Beirando os 80, Giorgetti encara sem tristeza a própria finitude. “Ainda posso fazer mais alguns filmes, e quero fazer, mas o grosso da minha obra já está concluído.”  Sentimentalismo? “Se há uma coisa à qual sou avesso é isso.” Melancolia? É onde entra a influência dos mestres da comédia italiana. “Se existe, disfarço bem”, ele conta. O repórter polemiza um pouco. Giorgetti ama Monicelli, O Incrível Exército de Brancaleone, Parente É Serpente. Voltam as histórias de imigrantes. Paul Singer, o grande economista, fundador do PT, que Giorgetti documentou em Uma Utopia Militante, exibido no Festival Internacional de Documentários É Tudo Verdade em abril deste ano. 

“O que mais me atraiu nesse trabalho foi a possibilidade de mostrar o homem de ação.” Singer chegou criança ao Brasil, integrando uma família de judeus austríacos que fugia do nazismo. Terminou fundamentando o conceito da economia solidária. Talvez a melhor definição para o artista homenageado nos 20 anos do Espaço Itaú do Frei Caneca seja a seguinte - com a limpidez de seu estilo, Giorgetti aprimorou, ao longo dos anos, a arte de dizer as coisas complicadas de forma simples e direta.

As salas do shopping Itaú Frei Caneca completam 20 anos e a comemoração inclui reprises como a de ‘Cidade de Deus'

Quando começou a pensar numa programação especial para comemorar os 20 anos do Espaço Itaú de Cinema Frei Caneca, Adhemar Oliveira não contava que a efeméride viesse no meio da crise sanitária que colocou o Brasil na vanguarda do número de mortos em todo o mundo. A epidemia do coronavírus paralisou o mercado exibidor de cinema no ano passado. Os filmes foram retomados, principalmente no streaming. Nas salas, a frequência continua caída, mas, com os 80% da população de São Paulo vacinada, a expectativa é de que esses números comecem a melhorar.
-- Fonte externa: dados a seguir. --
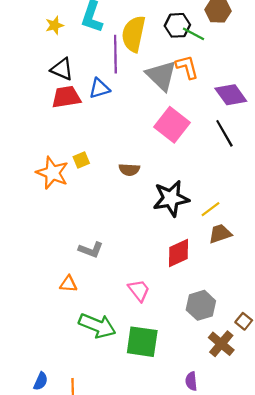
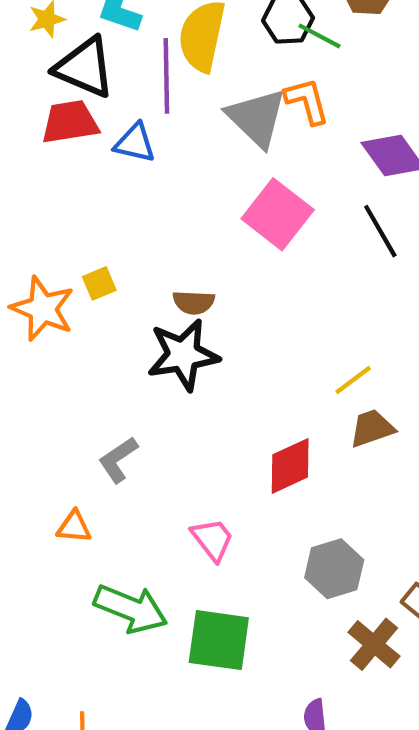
black triangle: (62, 69) -> (85, 67), moved, size x1.4
blue triangle: (99, 88) -> (135, 143), turned 30
red trapezoid: (66, 97) -> (70, 122), moved
black star: (171, 198) -> (183, 355), moved
gray L-shape: (91, 250) -> (118, 460), turned 125

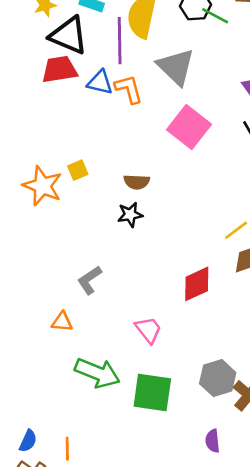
orange L-shape: (307, 101) -> (129, 89), moved
black star: (183, 355) -> (130, 215), size x0.6
gray hexagon: (334, 569) -> (218, 378), moved

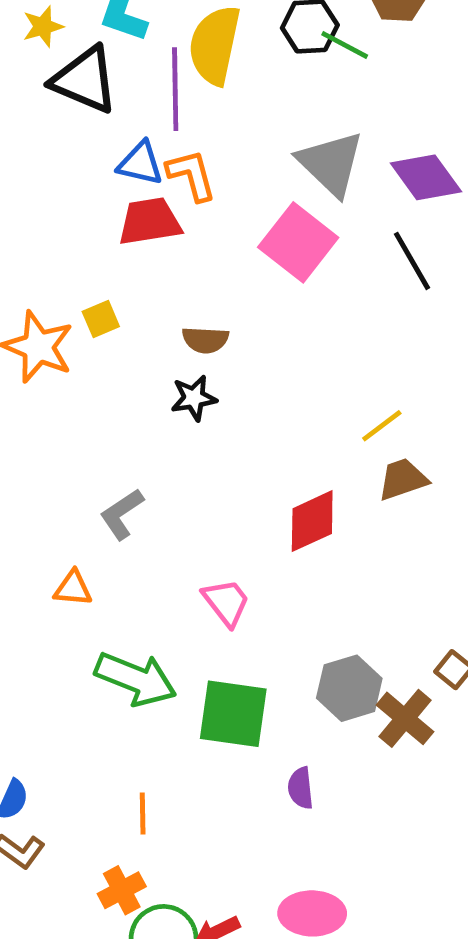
gray triangle: (176, 67) -> (331, 163), moved
red trapezoid: (59, 69) -> (150, 221), moved
purple semicircle: (212, 441) -> (301, 788), moved
orange line: (67, 449) -> (143, 814), moved

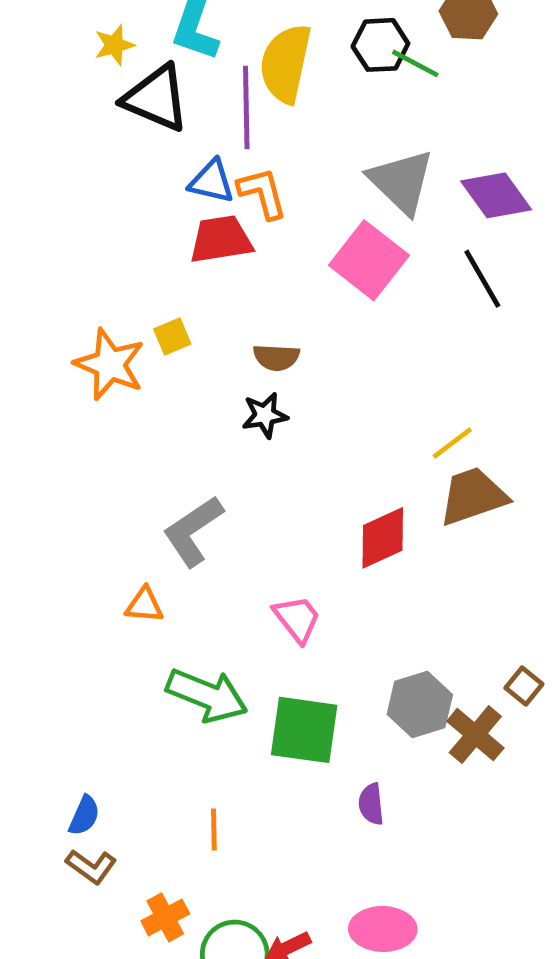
brown trapezoid: (403, 479) -> (473, 496), size x1.4
gray L-shape: (122, 514) -> (193, 531), size x1.4
orange cross: (122, 890) -> (165, 917), moved

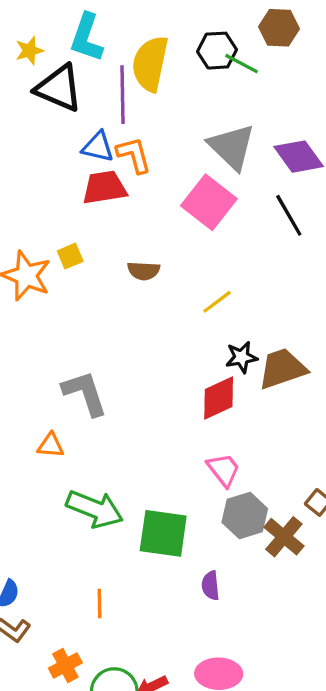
black star: (265, 415) -> (241, 357), moved
yellow line: (452, 443) -> (217, 302), moved
gray L-shape: (193, 531) -> (85, 393), turned 106
pink trapezoid: (297, 619) -> (224, 470), moved

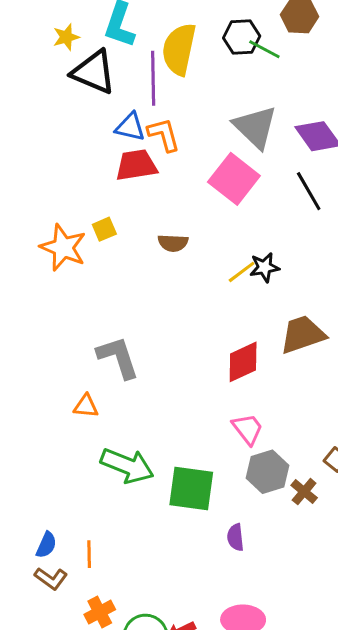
black star: (241, 357) -> (264, 267), moved
brown cross: (284, 537) -> (304, 492), size x0.7
orange line: (100, 604) -> (89, 554), moved

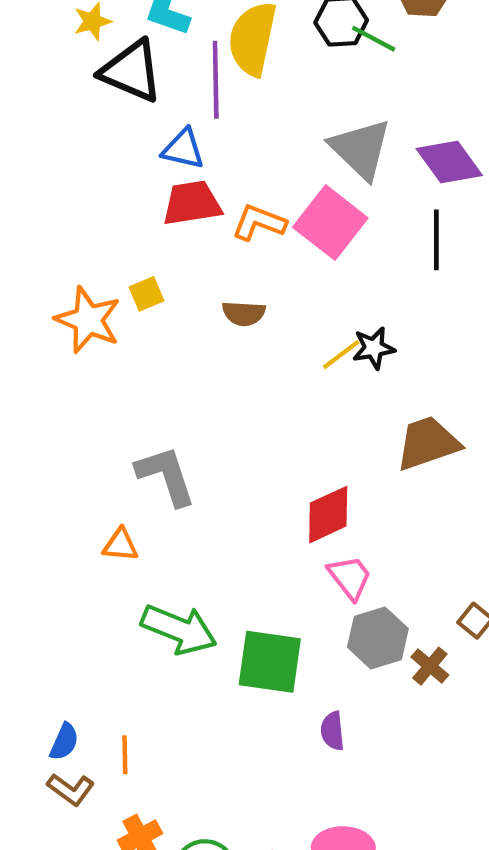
orange L-shape: (164, 135) -> (259, 223), moved, turned -54
black line: (309, 191) -> (436, 240), turned 30
red diamond: (243, 362) -> (328, 515), moved

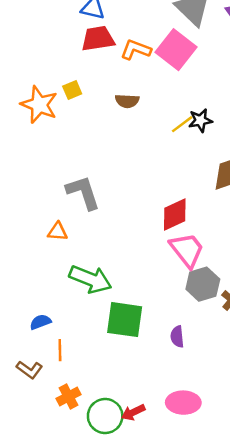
pink trapezoid: (350, 577) -> (187, 250), size x1.4
green square: (270, 662) -> (125, 320), moved
blue semicircle: (64, 742) -> (40, 322), moved, turned -135

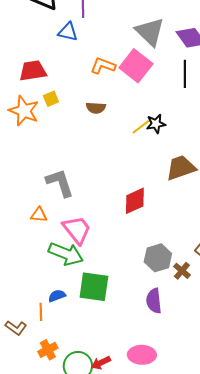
red trapezoid: (98, 39) -> (33, 71), moved
pink trapezoid: (187, 250) -> (77, 230), moved
blue semicircle: (40, 322) -> (57, 296), moved
purple semicircle: (177, 337) -> (154, 301), moved, size x1.4

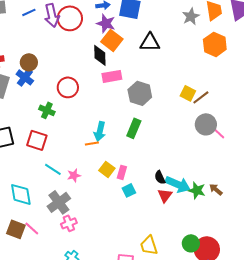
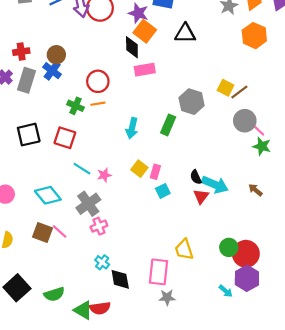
gray hexagon: (140, 93) -> (192, 102), moved
orange line: (92, 143) -> (98, 104), moved
green star: (197, 190) -> (262, 146), moved
cyan diamond: (21, 194) -> (48, 195), turned -30

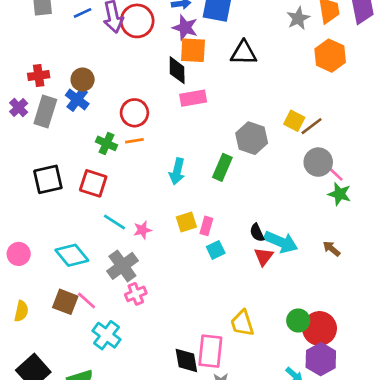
orange square: (145, 31) -> (193, 50), turned -35
yellow square: (139, 169) -> (186, 222), turned 35
cyan cross: (102, 262) -> (107, 335), moved, size x1.5
black diamond: (120, 279) -> (186, 360), moved

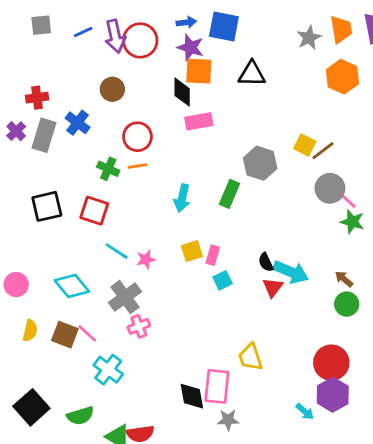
brown circle: (83, 80) -> (112, 89), moved
yellow semicircle: (21, 311) -> (30, 331), moved
green circle: (298, 321) -> (347, 304), moved

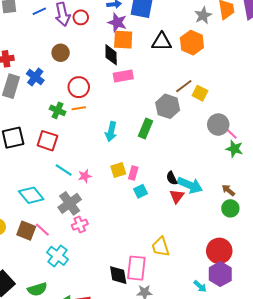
red circle: (140, 40) -> (81, 17), size x0.6
orange hexagon: (342, 77) -> (192, 43), moved
brown line: (323, 151) -> (184, 86), moved

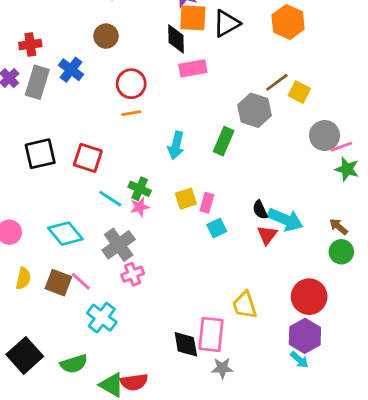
black triangle: (162, 42) -> (226, 23), moved, turned -30
green cross: (58, 110) -> (140, 189), moved
pink line: (230, 133) -> (341, 147), turned -63
red circle: (219, 251) -> (309, 297), moved
purple hexagon: (220, 274) -> (305, 336), moved

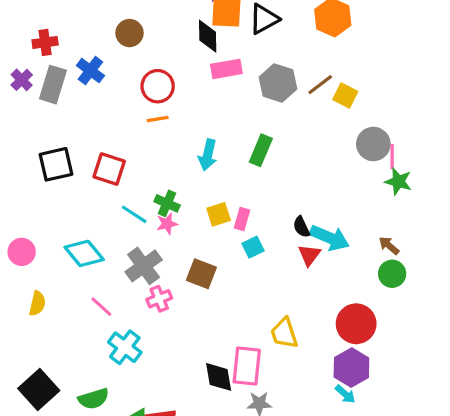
gray hexagon: (254, 110) -> (278, 83), moved
pink line: (341, 147) -> (392, 157), turned -70
brown square: (58, 283) -> (201, 274), moved

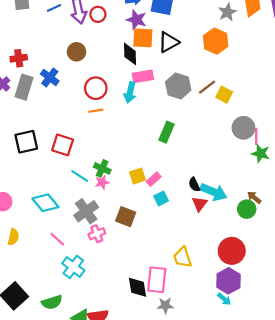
cyan arrow: (208, 155) -> (130, 92), moved
pink rectangle: (242, 219) -> (154, 179), turned 32
green circle: (392, 274) -> (247, 209), moved

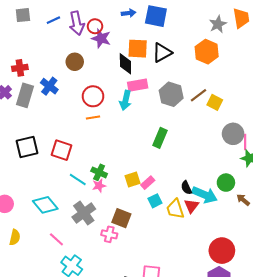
purple star: (136, 20) -> (101, 38), moved
green circle: (247, 209) -> (226, 183), moved
pink cross: (97, 234) -> (109, 234), moved, turned 35
yellow trapezoid: (182, 257) -> (175, 209), moved

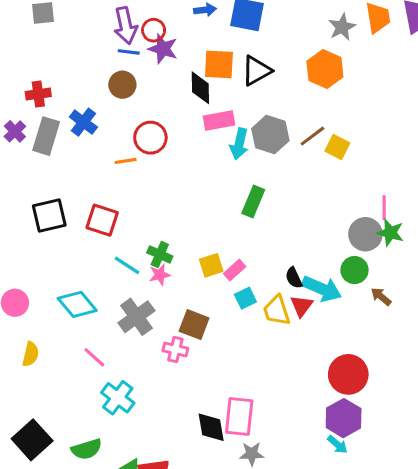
blue line: (53, 20) -> (129, 52), moved, turned 32
cyan arrow: (125, 100) -> (239, 144), moved
orange line: (93, 118) -> (126, 161), moved
gray circle: (233, 134) -> (365, 234), moved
Adhemar aposta na programação de aniversário para atrair mais público. 

Embora o Shopping Frei Caneca tenha sido inaugurado em maio de 2001, os cinemas demoraram mais um pouco para começar a funcionar - em 3 de agosto daquele ano. O conceito era novo - “A ideia, desde o início, considerando-se que são salas de shopping, era mesclar o cinema de arte que estava no nosso DNA - meu, do Leon (Cakoff) - com os blockbusters”, lembra Adhemar. “Houve um estranhamento inicial, por parte do público. Os cinéfilos de carteirinha achavam que a gente estava desvirtuando o conceito da arte, mas, com o tempo, as pessoas passaram a entender a proposta. Os filmes de grandes estúdios podem conviver pacificamente com a produção brasileira e a independente de vários lugares do mundo. Formamos nosso público fiel”, ele avalia. 

A pandemia afastou a massa desses espectadores, mas agora as pesquisas apontam para cerca de 20% do público de 2019, já que o de 2020 foi nulo. Rememorando - com nove salas, bonbonnière, cafeteria e aquela área de convivência que tem abrigado exposições de fotos, o Frei Caneca recebeu, ao longo desses 20 anos, mais de 8 milhões de espectadores que assistiram a cerca de dez mil filmes. O conjunto de salas abrigou mostras e eventos e promoveu ações de formação e ampliação de público, como o Clube do Professor, o Clube Jovem, Clube da Terceira Idade e Sessão Popular. Foram criados complexos semelhantes em diferentes regiões do Brasil, abrigando a mesma diversidade de programas e de ações que tem facilitado o livre acesso ou o desconto no valor dos ingressos. 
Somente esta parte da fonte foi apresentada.